2014 was a big year for David Fincher. Not only was the director returning to theaters with “Gone Girl” in the fall, but he also signed on to co-create and direct an adaption of the UK series “Utopia” for HBO. Fincher had already earned acclaim in the television world for Netflix’s “House of Cards” the year before, and his move to premium cable sounded extremely exciting. “Gone Girl” author Gillian Flynn was set to join Fincher on the series, and the cast included Rooney Mara. But HBO pulled the plug in July 2015, and now we’ll never get to see Fincher’s “Utopia” on the small screen.
The British version of “Utopia” was written and created by Dennis Kelly and ran for two seasons on Channel 4. The story involved a group of people who find a manuscript for the sequel of a cult graphic novel that was rumored to have predicted the worst disasters of the last century. Fearing the sequel predicts the next century of disasters, the group head out on a mission to save the world from mass destruction, all while evading an organization known as The Network.

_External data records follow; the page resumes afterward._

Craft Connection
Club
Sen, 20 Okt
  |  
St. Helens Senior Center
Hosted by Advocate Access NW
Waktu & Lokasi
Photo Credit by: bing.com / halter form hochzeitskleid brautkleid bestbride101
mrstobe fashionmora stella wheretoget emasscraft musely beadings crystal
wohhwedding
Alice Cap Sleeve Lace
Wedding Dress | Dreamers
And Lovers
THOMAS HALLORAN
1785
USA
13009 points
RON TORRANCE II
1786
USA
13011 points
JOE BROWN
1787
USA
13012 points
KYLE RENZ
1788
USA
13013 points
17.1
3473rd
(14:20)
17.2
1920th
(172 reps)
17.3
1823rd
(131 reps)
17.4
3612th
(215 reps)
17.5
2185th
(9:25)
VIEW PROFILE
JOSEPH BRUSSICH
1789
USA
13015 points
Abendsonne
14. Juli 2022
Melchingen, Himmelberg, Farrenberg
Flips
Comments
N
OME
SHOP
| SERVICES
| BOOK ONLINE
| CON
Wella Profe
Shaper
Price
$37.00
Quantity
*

Fincher was planning an ambitious adaptation for HBO, but the network and the director couldn’t agree on the necessary budget. In a new interview with the Empire podcast, Fincher looks back on the failed project and reveals that it all came down to $9 million.

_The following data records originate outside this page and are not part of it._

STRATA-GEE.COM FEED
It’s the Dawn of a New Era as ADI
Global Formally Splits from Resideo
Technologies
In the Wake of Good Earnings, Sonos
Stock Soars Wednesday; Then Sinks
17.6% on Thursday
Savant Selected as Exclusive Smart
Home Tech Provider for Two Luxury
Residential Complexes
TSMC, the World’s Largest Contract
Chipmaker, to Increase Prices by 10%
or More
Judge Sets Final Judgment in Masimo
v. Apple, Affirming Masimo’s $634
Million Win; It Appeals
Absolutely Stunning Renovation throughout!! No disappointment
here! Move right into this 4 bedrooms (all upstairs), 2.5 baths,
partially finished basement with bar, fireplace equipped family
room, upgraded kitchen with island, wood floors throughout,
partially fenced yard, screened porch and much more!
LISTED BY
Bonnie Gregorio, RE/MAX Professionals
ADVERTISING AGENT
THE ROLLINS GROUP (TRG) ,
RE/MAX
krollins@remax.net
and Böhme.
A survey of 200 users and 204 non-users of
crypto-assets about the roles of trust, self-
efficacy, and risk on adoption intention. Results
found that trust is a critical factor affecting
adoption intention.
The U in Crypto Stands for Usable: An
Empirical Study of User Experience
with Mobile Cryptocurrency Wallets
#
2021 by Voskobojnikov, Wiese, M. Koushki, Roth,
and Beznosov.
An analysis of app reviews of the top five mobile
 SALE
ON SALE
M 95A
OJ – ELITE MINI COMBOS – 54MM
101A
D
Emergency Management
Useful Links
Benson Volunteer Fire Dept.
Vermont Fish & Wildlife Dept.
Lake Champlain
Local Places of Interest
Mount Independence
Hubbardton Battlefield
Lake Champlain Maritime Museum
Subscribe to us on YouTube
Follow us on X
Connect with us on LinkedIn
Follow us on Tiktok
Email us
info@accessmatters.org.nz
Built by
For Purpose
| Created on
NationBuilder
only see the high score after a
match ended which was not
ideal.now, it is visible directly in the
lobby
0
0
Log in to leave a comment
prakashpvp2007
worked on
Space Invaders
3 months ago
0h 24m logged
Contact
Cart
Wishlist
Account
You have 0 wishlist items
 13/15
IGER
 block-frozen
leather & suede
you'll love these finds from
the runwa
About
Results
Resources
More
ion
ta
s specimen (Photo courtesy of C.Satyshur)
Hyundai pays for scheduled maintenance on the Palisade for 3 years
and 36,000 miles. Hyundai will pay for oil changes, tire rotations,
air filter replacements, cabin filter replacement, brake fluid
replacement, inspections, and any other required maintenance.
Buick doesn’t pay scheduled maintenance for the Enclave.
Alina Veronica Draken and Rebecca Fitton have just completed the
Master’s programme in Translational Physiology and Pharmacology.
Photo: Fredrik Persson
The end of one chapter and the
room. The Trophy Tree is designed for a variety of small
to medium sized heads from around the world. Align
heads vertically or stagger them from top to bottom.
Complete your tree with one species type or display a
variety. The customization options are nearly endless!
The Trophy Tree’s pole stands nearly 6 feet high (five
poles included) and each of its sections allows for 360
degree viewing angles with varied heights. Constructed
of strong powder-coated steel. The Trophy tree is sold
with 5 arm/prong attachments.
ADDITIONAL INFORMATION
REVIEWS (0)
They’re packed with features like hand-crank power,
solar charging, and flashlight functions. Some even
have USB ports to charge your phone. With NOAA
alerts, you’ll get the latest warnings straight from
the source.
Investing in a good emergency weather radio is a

“I thought we had really, really good scripts and a great cast and we were getting ready to do that and you know it came down to $9 million,” he said. “In the end, when you actually kind of lay it all out, $9 million in the scheme of things doesn’t sound like a huge discrepancy between what we wanted to do and what they wanted to pay for.”

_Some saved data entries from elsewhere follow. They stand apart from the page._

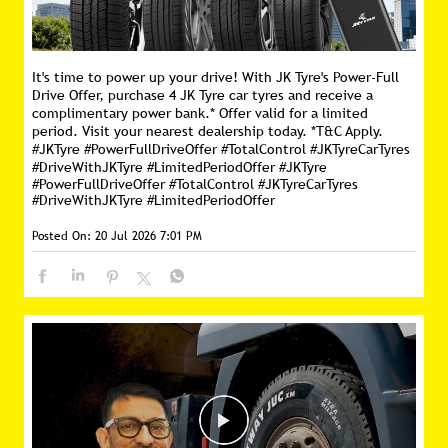
It's time to power up your drive! With JK Tyre's Power-Full
Drive Offer, purchase 4 JK Tyre car tyres and receive a
complimentary power bank.* Offer valid for a limited
period. Visit your nearest dealership today. *T&C Apply.
#JKTyre #PowerFullDriveOffer #TotalControl #JKTyreCarTyres
#DriveWithJKTyre #LimitedPeriodOffer
#JKTyre
#PowerFullDriveOffer
#TotalControl
#JKTyreCarTyres
#DriveWithJKTyre
#LimitedPeriodOffer
Posted On:
20 Jul 2026 7:01 PM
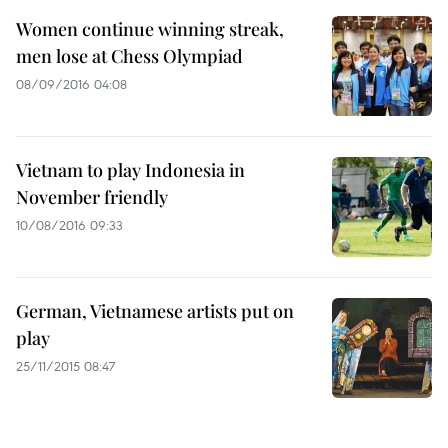
Women continue winning streak,
men lose at Chess Olympiad
08/09/2016 04:08
Vietnam to play Indonesia in
November friendly
10/08/2016 09:33
German, Vietnamese artists put on
play
25/11/2015 08:47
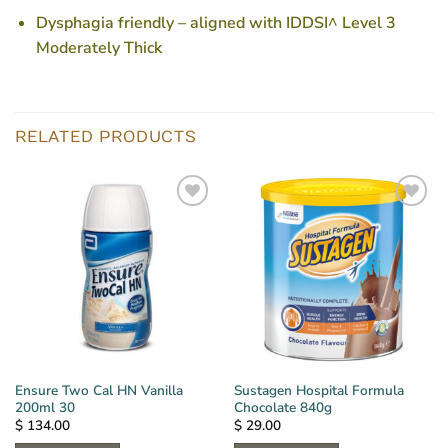
Dysphagia friendly – aligned with IDDSI^ Level 3
Moderately Thick
RELATED PRODUCTS
Ensure Two Cal HN Vanilla
Sustagen Hospital Formula
200ml 30
Chocolate 840g
$
134.00
$
29.00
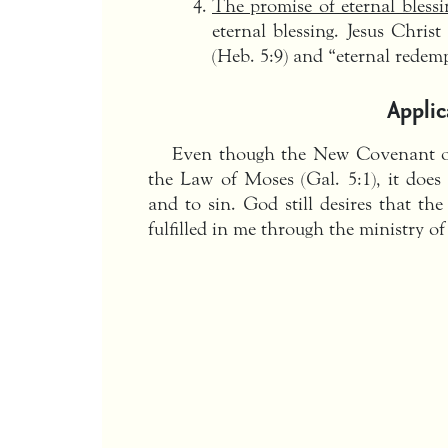
The promise of eternal blessi
eternal blessing. Jesus Christ
(Heb. 5:9) and “eternal redemp
Applic
Even though the New Covenant of
the Law of Moses (Gal. 5:1), it does
and to sin. God still desires that th
fulfilled in me through the ministry of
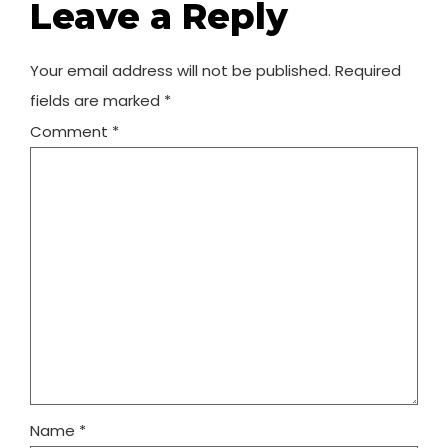
Leave a Reply
Your email address will not be published.
Required
fields are marked
*
Comment
*
Name
*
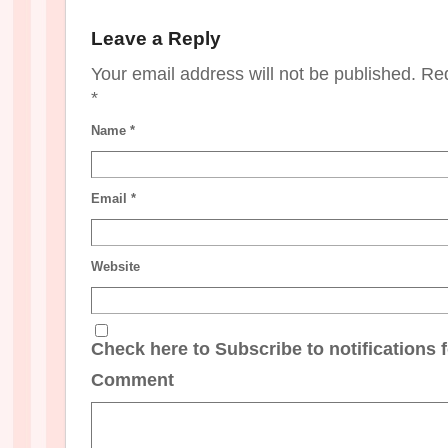
Leave a Reply
Your email address will not be published. Re
*
Name
*
Email
*
Website
Check here to Subscribe to notifications 
Comment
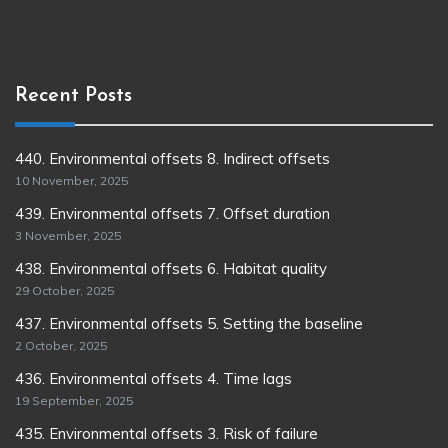
Recent Posts
440. Environmental offsets 8. Indirect offsets
10 November, 2025
439. Environmental offsets 7. Offset duration
3 November, 2025
438. Environmental offsets 6. Habitat quality
29 October, 2025
437. Environmental offsets 5. Setting the baseline
2 October, 2025
436. Environmental offsets 4. Time lags
19 September, 2025
435. Environmental offsets 3. Risk of failure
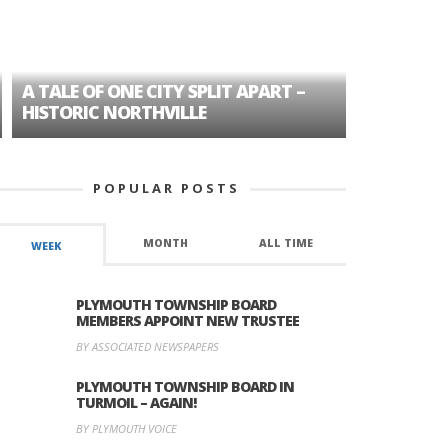
A TALE OF ONE CITY SPLIT APART –
AGE DISC
HISTORIC NORTHVILLE
FORMER P
POPULAR POSTS
MONTH
ALL TIME
WEEK
PLYMOUTH TOWNSHIP BOARD
MEMBERS APPOINT NEW TRUSTEE
BY ASSOCIATED NEWSPAPERS
PLYMOUTH TOWNSHIP BOARD IN
TURMOIL – AGAIN!
BY PLYMOUTH VOICE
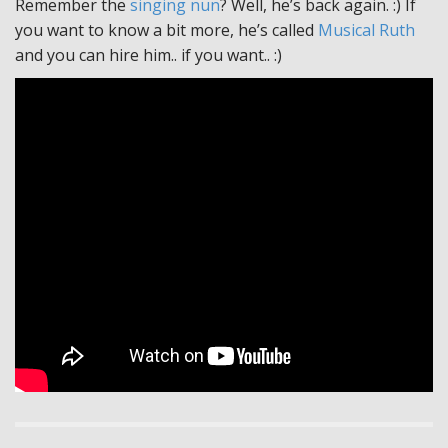
Remember the
singing nun
? Well, he’s back again. :) If
you want to know a bit more, he’s called
Musical Ruth
and you can hire him.. if you want.. :)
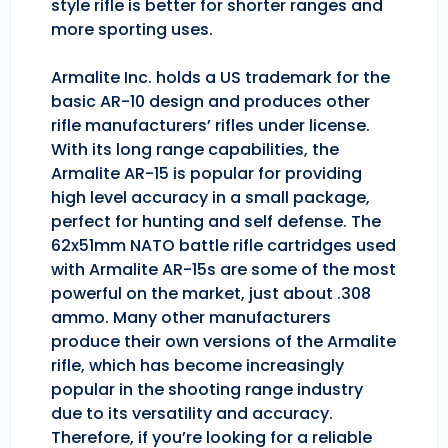
style rifle is better for shorter ranges and
more sporting uses.
Armalite Inc. holds a US trademark for the
basic AR-10 design and produces other
rifle manufacturers’ rifles under license.
With its long range capabilities, the
Armalite AR-15 is popular for providing
high level accuracy in a small package,
perfect for hunting and self defense. The
62x51mm NATO battle rifle cartridges used
with Armalite AR-15s are some of the most
powerful on the market, just about .308
ammo. Many other manufacturers
produce their own versions of the Armalite
rifle, which has become increasingly
popular in the shooting range industry
due to its versatility and accuracy.
Therefore, if you’re looking for a reliable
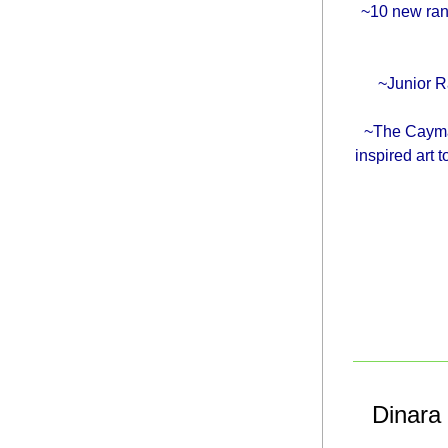
~10 new ran
~Junior Ra
~The Cayman
inspired art
Dinara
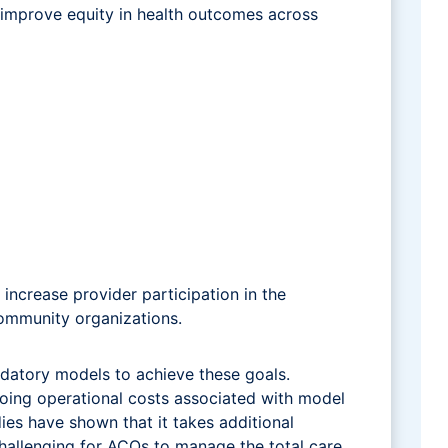
 improve equity in health outcomes across
ncrease provider participation in the
community organizations.
datory models to achieve these goals.
going operational costs associated with model
es have shown that it takes additional
 challenging for ACOs to manage the total care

Fincher teased just how ambitious “Utopia” was going to be by saying that he was planning to have the show released in the summer so that television could have a program to “sort of rival tentpole movies” in terms of “twists and turns.” The director felt $9 million was required to pull the series off, which is a number “Game of Thrones” didn’t even hit per episode until later seasons. Part of the reason the budget was so high was because Fincher demanded to shoot the series in chronological order.
“Gillian Flynn wrote the scripts and you know it’s a road movie,” he said. “They go from one place to the next place, they burn that place to the ground, they go to the next place and they shave their heads and dye their hair and get tattoos and then burn that place to the ground. It wasn’t ‘Cheers.’ It wasn’t like you build a bar, and then generate some pages and the cast comes in and reads some lines.”
“This was inherently chronological,” he continued. “Any time that you sort of impose a chronology to film production things become—because you literally can’t go to the next scene until you finish the scene in the kitchen that burns do the ground. You have to make sure you have it done, then you can burn it to the ground.”
Alejandro Gonzalez Iñárritu faced a similar issue with his television series “The One Percent,” which Starz dropped earlier this year because shooting in chronological order would be too expensive. Fincher has since moved on to the serial killer drama “Mindhunter,” which is now streaming on Netflix.